It does not have a flashy demo. It is a file format and a database. But it has wedged itself into the plumbing of Midjourney, Runway, Character.AI and a long list of companies that move petabytes of training data and search across billions of vectors. By mid-2025 its open-source packages had been downloaded more than 20 million times. That is the kind of number you get by being useful, not loud.

Most infrastructure earns its keep by disappearing. LanceDB is very good at disappearing.- The editorial read

Above: A database with no logo animation and no growth-hack hoodie. Suspicious, in the best way.

The Problem · Why this exists

Databases were built for rows. AI eats everything else.

Here is the uncomfortable truth the data world spent a decade not saying out loud: the tools we built for tidy tables of numbers and strings are terrible at images, audio and video.

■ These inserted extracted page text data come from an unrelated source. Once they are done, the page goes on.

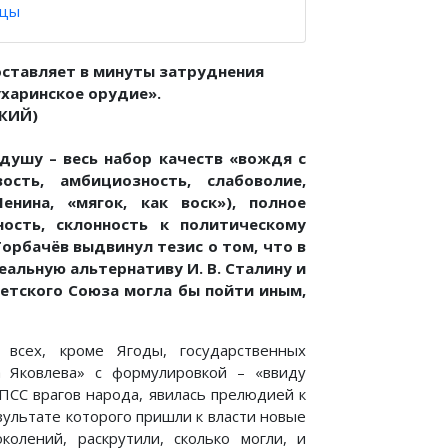
ицы
оставляет в минуты затруднения
ухаринское орудие».
ЦКИЙ)
душу – весь набор качеств «вождя с
ость, амбициозность, слабоволие,
енина, «мягок, как воск»), полное
ность, склонность к политическому
рбачёв выдвинул тезис о том, что в
альную альтернативу И. В. Сталину и
ветского Союза могла бы пойти иным,
 всех, кроме Ягоды, государственных
а Яковлева» с формулировкой – «ввиду
КПСС врагов народа, явилась прелюдией к
зультате которого пришли к власти новые
олений, раскрутили, сколько могли, и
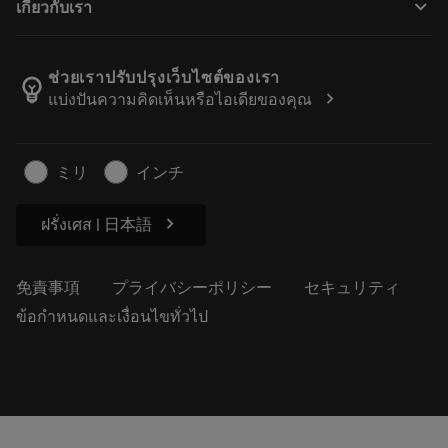
keyboard_arrow_down
เกี่ยวกับเรา
注文
計算ツールとアプリ
サンドビック・コロマントについて
戻る
カタログおよびハンドブック
Manufacturing Wellness
注文を追跡する
ช่วยเราปรับปรุงเว็บไซต์ของเรา
emoji_objects
chevron_right
แบ่งปันความคิดเห็นหรือไอเดียของคุณ
経歴
見積もりを作成する
サステナブルな事業
記事
ミリ
インチ
プレス用
chevron_right
ฝรั่งเศส | 日本語
免責事項
プライバシーポリシー
セキュリティ
ข้อกำหนดและเงื่อนไขทั่วไป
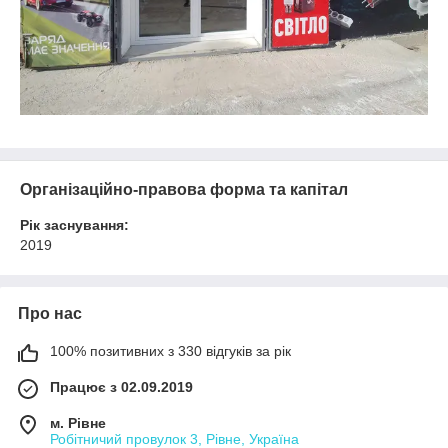
Організаційно-правова форма та капітал
Рік заснування:
2019
Про нас
100% позитивних з 330 відгуків за рік
Працює з 02.09.2019
м. Рівне
Робітничий провулок 3, Рівне, Україна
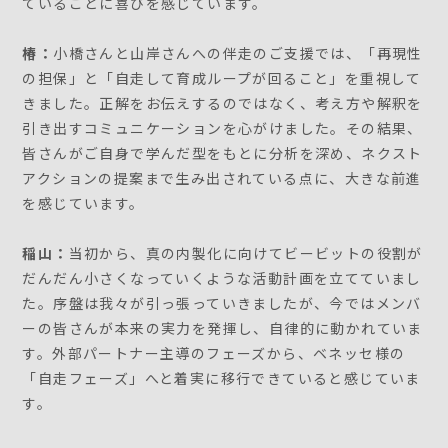
ていることに喜びを感じています。
椿：
小橋さんと山岸さんへの伴走のご支援では、「再現性
の担保」と「自走して育成ループが回ること」を重視して
きました。正解をお伝えするのではなく、考え方や解釈を
引き出すコミュニケーションを心がけました。その結果、
皆さんがご自身で学んだ型をもとに分析を深め、ネクスト
アクションの提案まで生み出されている点に、大きな前進
を感じています。
稲山：
当初から、真の内製化に向けてビービットの役割が
だんだん小さくなっていくような活動計画を立てていまし
た。序盤は我々が引っ張っていきましたが、今ではメンバ
ーの皆さんが本来の実力を発揮し、自律的に動かれていま
す。外部パートナー主導のフェーズから、ベネッセ様の
「自走フェーズ」へと着実に移行できていると感じていま
す。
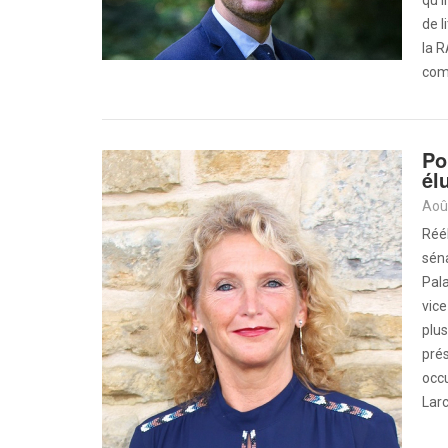
qu’i
de l
la R
comm
Po
él
Aoû
Réél
séna
Pala
vice
plus
prés
occ
Larc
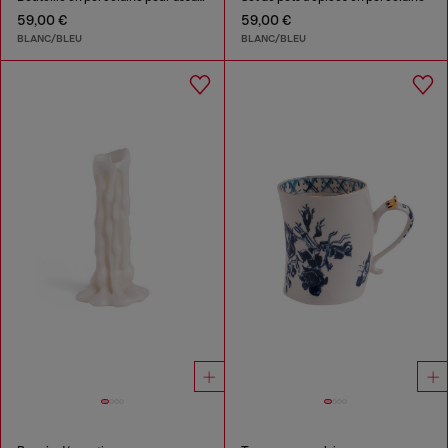
59,00 €
59,00 €
BLANC/BLEU
BLANC/BLEU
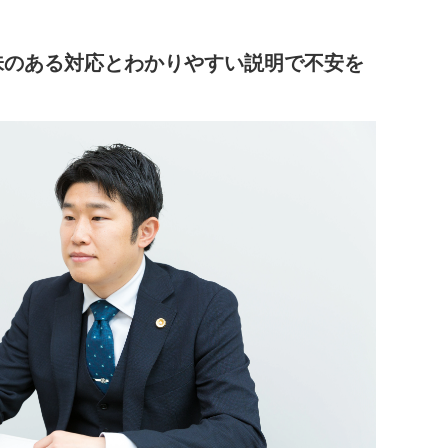
味のある対応とわかりやすい説明で不安を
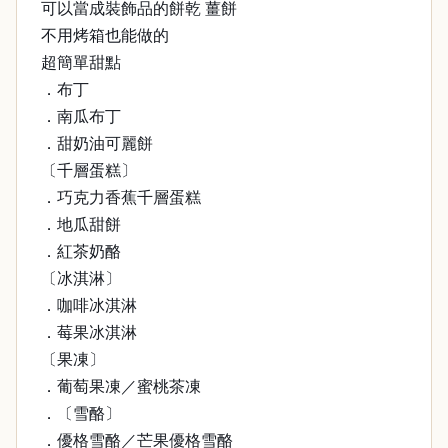
可以當成裝飾品的餅乾 薑餅
不用烤箱也能做的
超簡單甜點
．布丁
．南瓜布丁
．甜奶油可麗餅
〔千層蛋糕〕
．巧克力香蕉千層蛋糕
．地瓜甜餅
．紅茶奶酪
〔冰淇淋〕
．咖啡冰淇淋
．莓果冰淇淋
〔果凍〕
．葡萄果凍／蜜桃茶凍
．〔雪酪〕
．優格雪酪／芒果優格雪酪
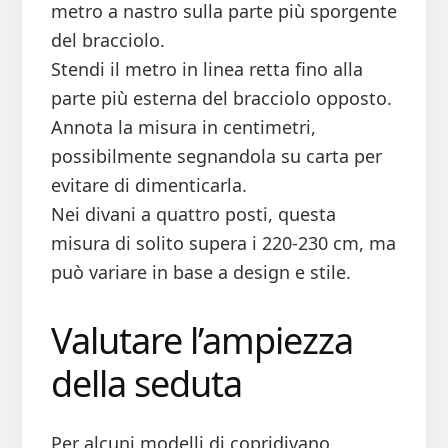
metro a nastro sulla parte più sporgente
del bracciolo.
Stendi il metro in linea retta fino alla
parte più esterna del bracciolo opposto.
Annota la misura in centimetri,
possibilmente segnandola su carta per
evitare di dimenticarla.
Nei divani a quattro posti, questa
misura di solito supera i 220-230 cm, ma
può variare in base a design e stile.
Valutare l’ampiezza
della seduta
Per alcuni modelli di copridivano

And by 2025, video alone made up roughly 90% of the world's generated data - the kind of statistic that should have triggered a panic and mostly triggered a shrug.

So AI teams improvised. They kept their raw files in one place, their embeddings in a vector store, their features in a pipeline, their training data in yet another bucket. Five tools, four formats, and a standing army of engineers whose actual job was moving data between them. It worked, the way duct tape works.

Engineers today need to stitch together multiple tools, spending all their time with plumbing instead of experimenting, shipping features, or improving the cognitive layer in the agent they're building.- Chang She, Co-founder & CEO

LanceDB's bet is that this stitching is not a fact of life. It is a missing layer. Build one open format that natively understands every modality, and the plumbing problem - the thing eating the calendar of every ML team - stops being a problem.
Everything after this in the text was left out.